**YOUR OBJECTIVE:** Output the entries word for word. Omit images.
+ + +
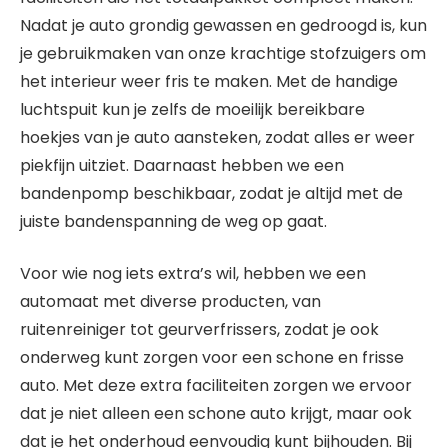
Nadat je auto grondig gewassen en gedroogd is, kun
je gebruikmaken van onze krachtige stofzuigers om
het interieur weer fris te maken. Met de handige
luchtspuit kun je zelfs de moeilijk bereikbare
hoekjes van je auto aansteken, zodat alles er weer
piekfijn uitziet. Daarnaast hebben we een
bandenpomp beschikbaar, zodat je altijd met de
juiste bandenspanning de weg op gaat.
Voor wie nog iets extra’s wil, hebben we een
automaat met diverse producten, van
ruitenreiniger tot geurverfrissers, zodat je ook
onderweg kunt zorgen voor een schone en frisse
auto. Met deze extra faciliteiten zorgen we ervoor
dat je niet alleen een schone auto krijgt, maar ook
dat je het onderhoud eenvoudig kunt bijhouden. Bij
+ + +
**THE ANSWER:**
Nadat je auto grondig gewassen en gedroogd is, kun
je gebruikmaken van onze krachtige stofzuigers om
het interieur weer fris te maken. Met de handige
luchtspuit kun je zelfs de moeilijk bereikbare
hoekjes van je auto aansteken, zodat alles er weer
piekfijn uitziet. Daarnaast hebben we een
bandenpomp beschikbaar, zodat je altijd met de
juiste bandenspanning de weg op gaat.
Voor wie nog iets extra’s wil, hebben we een
automaat met diverse producten, van
ruitenreiniger tot geurverfrissers, zodat je ook
onderweg kunt zorgen voor een schone en frisse
auto. Met deze extra faciliteiten zorgen we ervoor
dat je niet alleen een schone auto krijgt, maar ook
dat je het onderhoud eenvoudig kunt bijhouden. Bij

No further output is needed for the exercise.